-- Opening Marker --

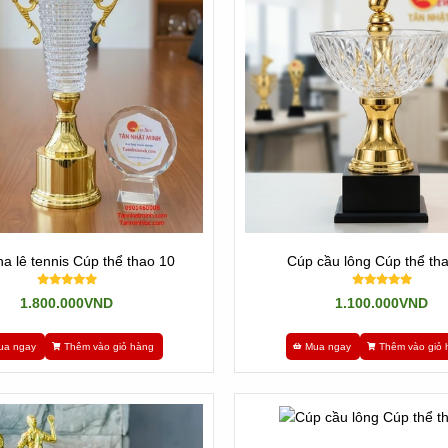
 sẵn mẫu mã và hình dạng. Nghĩa là mẫu mã không thay đổi được. Kh
hách hàng là xong.
a lê tennis Cúp thể thao 10
Cúp cầu lông Cúp thể th
1.800.000VND
1.100.000VND
Cúp Nhập khẩu
ua ngay
Thêm vào giỏ hàng
Mua ngay
Thêm vào giỏ 
cúp pha lê tennis
n và đẹp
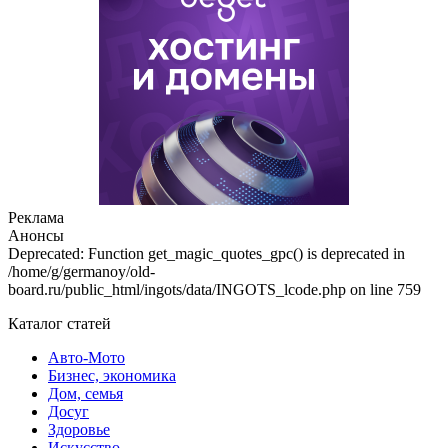
Реклама
Анонсы
Deprecated: Function get_magic_quotes_gpc() is deprecated in
/home/g/germanoy/old-
board.ru/public_html/ingots/data/INGOTS_lcode.php on line 759
Каталог статей
Авто-Мото
Бизнес, экономика
Дом, семья
Досуг
Здоровье
Искусство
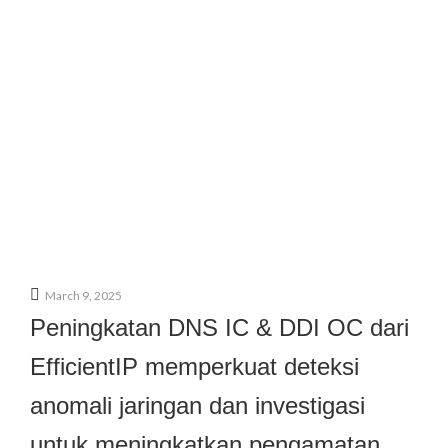
March 9, 2025
Peningkatan DNS IC & DDI OC dari
EfficientIP memperkuat deteksi
anomali jaringan dan investigasi
untuk meningkatkan pengamatan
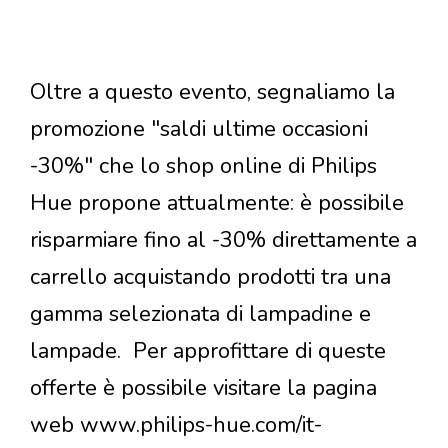
Oltre a questo evento, segnaliamo la
promozione "saldi ultime occasioni
-30%" che lo shop online di Philips
Hue propone attualmente: è possibile
risparmiare fino al -30% direttamente a
carrello acquistando prodotti tra una
gamma selezionata di lampadine e
lampade. Per approfittare di queste
offerte è possibile visitare la pagina
web www.philips-hue.com/it-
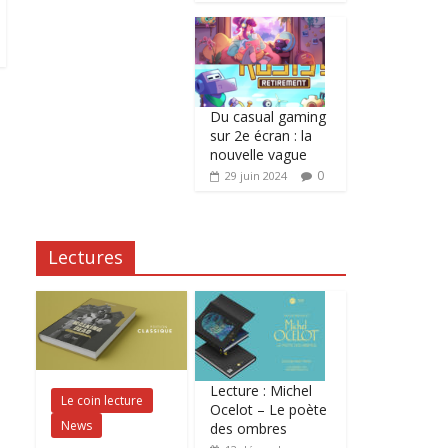
Du casual gaming
sur 2e écran : la
nouvelle vague
0
29 juin 2024
Lectures
Lecture : Michel
Le coin lecture
Ocelot – Le poète
News
des ombres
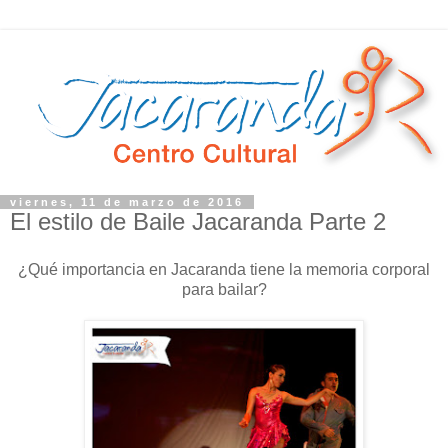
viernes, 11 de marzo de 2016
El estilo de Baile Jacaranda Parte 2
¿Qué importancia en Jacaranda tiene la memoria corporal
para bailar?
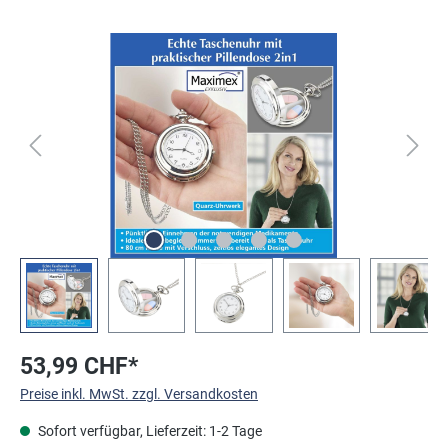
Bildergalerie überspringen
53,99 CHF*
Preise inkl. MwSt. zzgl. Versandkosten
Sofort verfügbar, Lieferzeit: 1-2 Tage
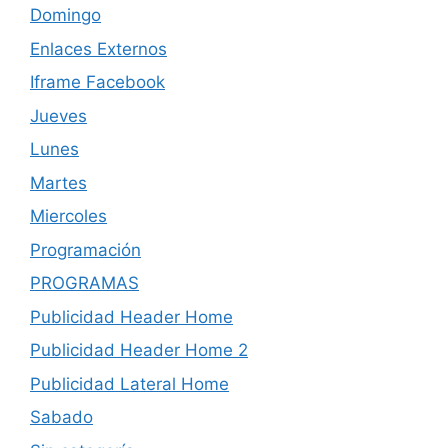
Domingo
Enlaces Externos
Iframe Facebook
Jueves
Lunes
Martes
Miercoles
Programación
PROGRAMAS
Publicidad Header Home
Publicidad Header Home 2
Publicidad Lateral Home
Sabado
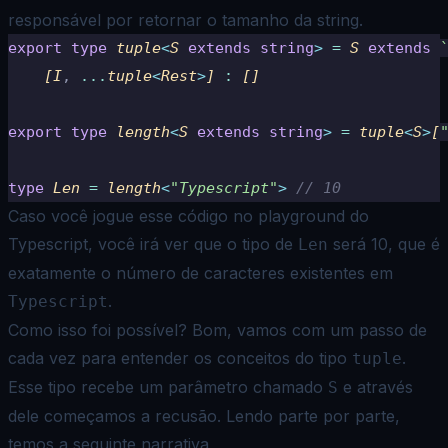
responsável por retornar o tamanho da string.
export
 type
 tuple
<
S 
extends
 string
>
 =
 S 
extends
 
    [I
,
 ...
tuple
<
Rest
>
] 
:
 []
export
 type
 length
<
S 
extends
 string
>
 =
 tuple
<
S
>
[
type
 Len 
=
 length
<
"
Typescript
"
>
 // 10
Caso você jogue esse código no playground do
Typescript, você irá ver que o tipo de
será 10, que é
Len
exatamente o
número de caracteres existentes em
.
Typescript
Como isso foi possível? Bom, vamos com um passo de
cada vez para entender os conceitos do tipo
.
tuple
Esse tipo recebe
um parâmetro chamado
e através
S
dele começamos a recusão. Lendo parte por parte,
temos a seguinte narrativa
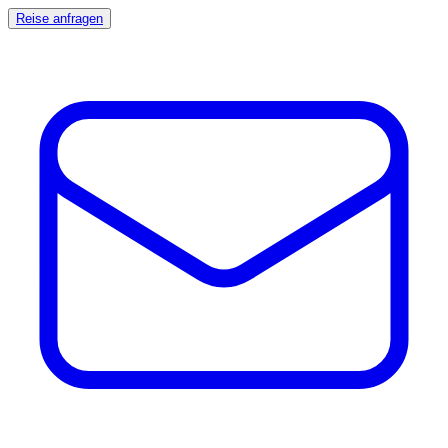
Reise anfragen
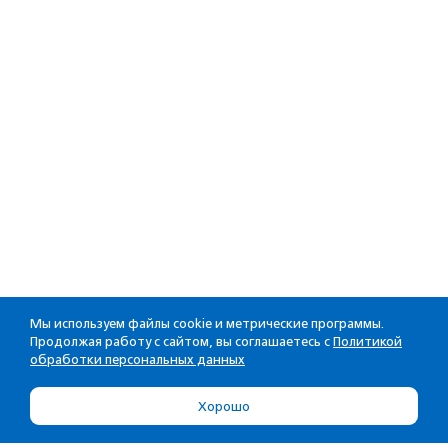
Мы используем файлы cookie и метрические программы.
Продолжая работу с сайтом, вы соглашаетесь с
Политикой
обработки персональных данных
Хорошо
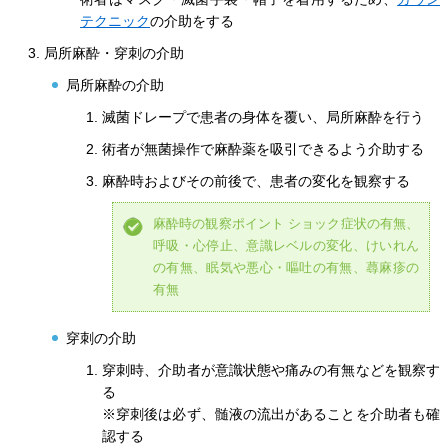
テクニック
の介助をする
局所麻酔・穿刺の介助
局所麻酔の介助
滅菌ドレープで患者の身体を覆い、局所麻酔を行う
術者が無菌操作で麻酔薬を吸引できるよう介助する
麻酔時およびその前後で、患者の変化を観察する
麻酔時の観察ポイント ショック症状の有無、
呼吸・心停止、意識レベルの変化、けいれん
の有無、眠気や悪心・嘔吐の有無、蕁麻疹の
有無
穿刺の介助
穿刺時、介助者が意識状態や痛みの有無などを観察す
る
※穿刺後は必ず、髄液の流出があることを介助者も確
認する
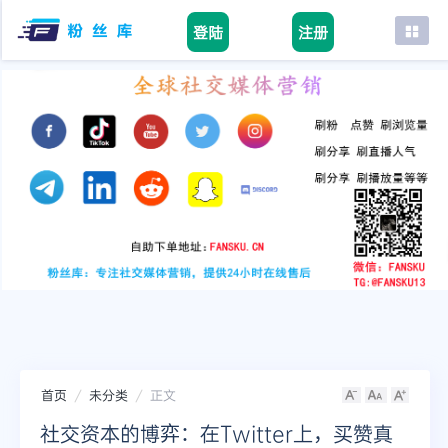
登陆
注册
首页
facebook
tiktok
youtube
instagram
twitter
telegram
首页
未分类
正文
社交资本的博弈：在Twitter上，买赞真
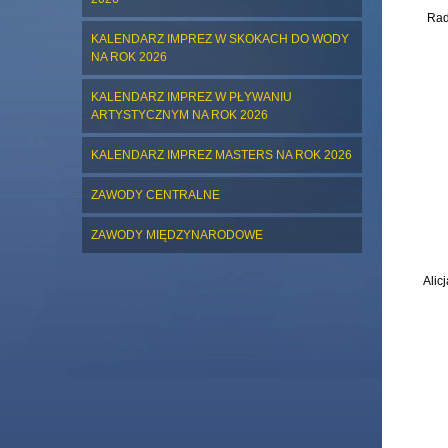
Rad
KALENDARZ IMPREZ W SKOKACH DO WODY
NA ROK 2026
KALENDARZ IMPREZ W PŁYWANIU
ARTYSTYCZNYM NA ROK 2026
KALENDARZ IMPREZ MASTERS NA ROK 2026
ZAWODY CENTRALNE
ZAWODY MIĘDZYNARODOWE
Alic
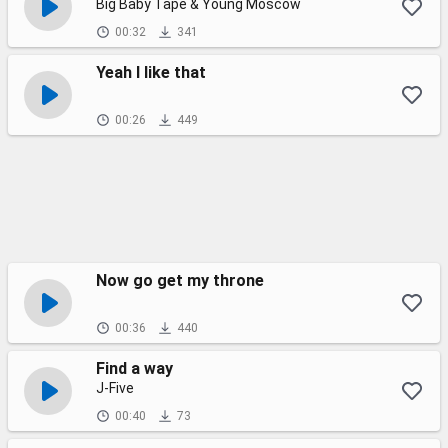
Big Baby Tape & Young Moscow
00:32
341
Yeah I like that
00:26
449
Now go get my throne
00:36
440
Find a way
J-Five
00:40
73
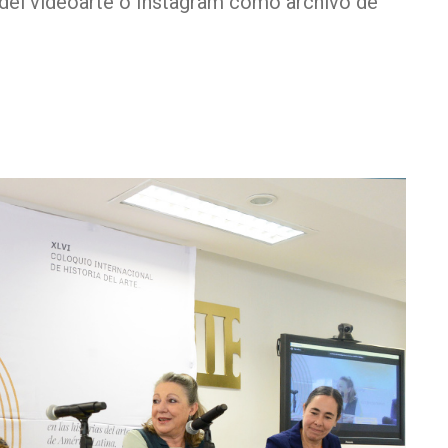
s del videoarte o Instagram como archivo de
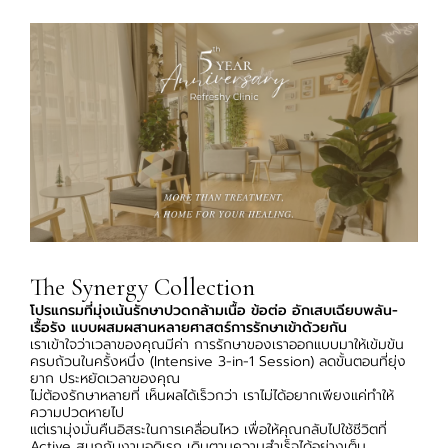
The Synergy Collection
โปรแกรมที่มุ่งเน้นรักษาปวดกล้ามเนื้อ ข้อต่อ อักเสบเฉียบพลัน-
เรื้อรัง แบบผสมผสานหลายศาสตร์การรักษาเข้าด้วยกัน
เราเข้าใจว่าเวลาของคุณมีค่า การรักษาของเราออกแบบมาให้เข้มข้น
ครบถ้วนในครั้งหนึ่ง (Intensive 3-in-1 Session) ลดขั้นตอนที่ยุ่ง
ยาก ประหยัดเวลาของคุณ
ไม่ต้องรักษาหลายที่ เห็นผลได้เร็วกว่า เราไม่ได้อยากเพียงแค่ทำให้
ความปวดหายไป
แต่เรามุ่งมั่นคืนอิสระในการเคลื่อนไหว เพื่อให้คุณกลับไปใช้ชีวิตที่
Active สนุกกับงานอดิเรก เดินตามความสำเร็จได้อย่างเต็ม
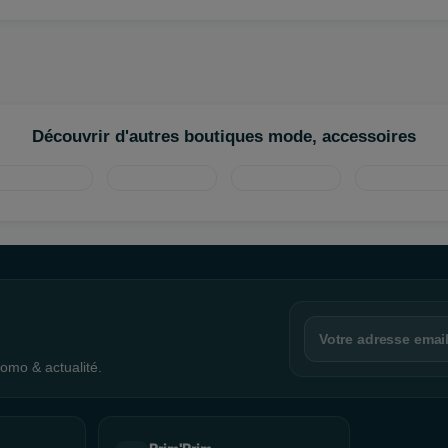
.
 loin.
Découvrir d'autres boutiques mode, accessoires
omo & actualité.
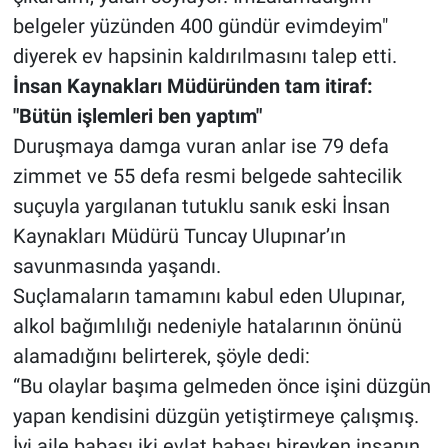
belgeler yüzünden 400 gündür evimdeyim"
diyerek ev hapsinin kaldırılmasını talep etti.
İnsan Kaynakları Müdüründen tam itiraf:
"Bütün işlemleri ben yaptım"
Duruşmaya damga vuran anlar ise 79 defa
zimmet ve 55 defa resmi belgede sahtecilik
suçuyla yargılanan tutuklu sanık eski İnsan
Kaynakları Müdürü Tuncay Ulupınar’ın
savunmasında yaşandı.
Suçlamaların tamamını kabul eden Ulupınar,
alkol bağımlılığı nedeniyle hatalarının önünü
alamadığını belirterek, şöyle dedi:
“Bu olaylar başıma gelmeden önce işini düzgün
yapan kendisini düzgün yetiştirmeye çalışmış.
İyi aile babası iki evlat babası bireyken insanın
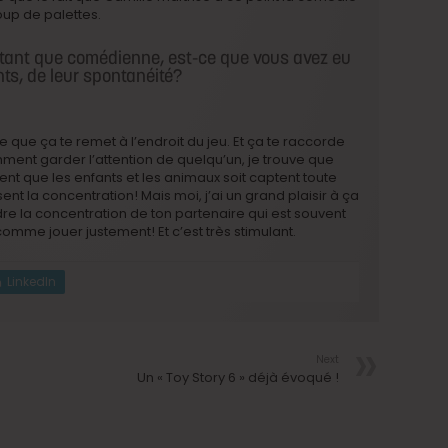
oup de palettes.
 tant que comédienne, est-ce que vous avez eu
ts, de leur spontanéité?
 que ça te remet à l’endroit du jeu. Et ça te raccorde
omment garder l’attention de quelqu’un, je trouve que
ent que les enfants et les animaux soit captent toute
ssent la concentration! Mais moi, j’ai un grand plaisir à ça
dre la concentration de ton partenaire qui est souvent
comme jouer justement! Et c’est très stimulant.
LinkedIn
Next
Un « Toy Story 6 » déjà évoqué !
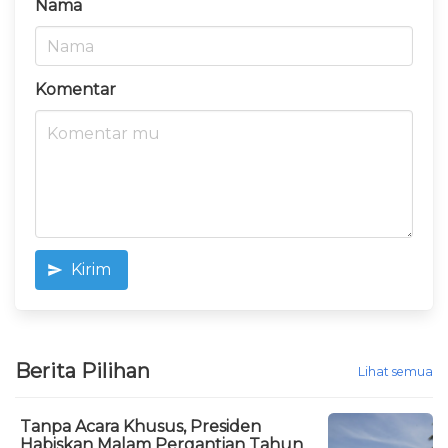
Nama
Komentar
Kirim
Berita Pilihan
Lihat semua
Tanpa Acara Khusus, Presiden
Habiskan Malam Pergantian Tahun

-- Closing Marker --

Pull every line containing "การร" out of the data above.

เรื้อรัง แบบผสมผสานหลายศาสตร์การรักษาเข้าด้วยกัน
เราเข้าใจว่าเวลาของคุณมีค่า การรักษาของเราออกแบบมาให้เข้มข้น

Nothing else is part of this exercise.